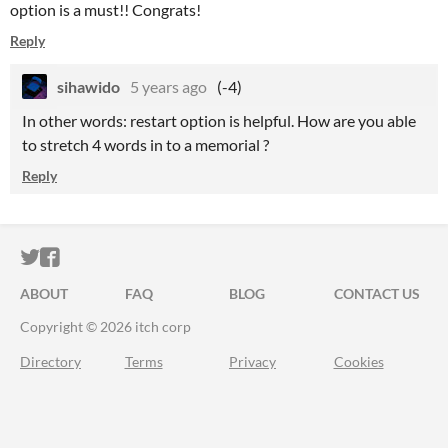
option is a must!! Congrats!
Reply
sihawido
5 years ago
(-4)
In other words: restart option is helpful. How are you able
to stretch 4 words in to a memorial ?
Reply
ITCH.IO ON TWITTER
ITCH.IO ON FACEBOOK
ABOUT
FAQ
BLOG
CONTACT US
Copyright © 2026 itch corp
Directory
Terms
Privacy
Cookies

_____

Once the pictures are set aside, transcribe the remaining lines above exactly.

option is a must!! Congrats!
Reply
sihawido
5 years ago
(-4)
In other words: restart option is helpful. How are you able
to stretch 4 words in to a memorial ?
Reply
ITCH.IO ON TWITTER
ITCH.IO ON FACEBOOK
ABOUT
FAQ
BLOG
CONTACT US
Copyright © 2026 itch corp
Directory
Terms
Privacy
Cookies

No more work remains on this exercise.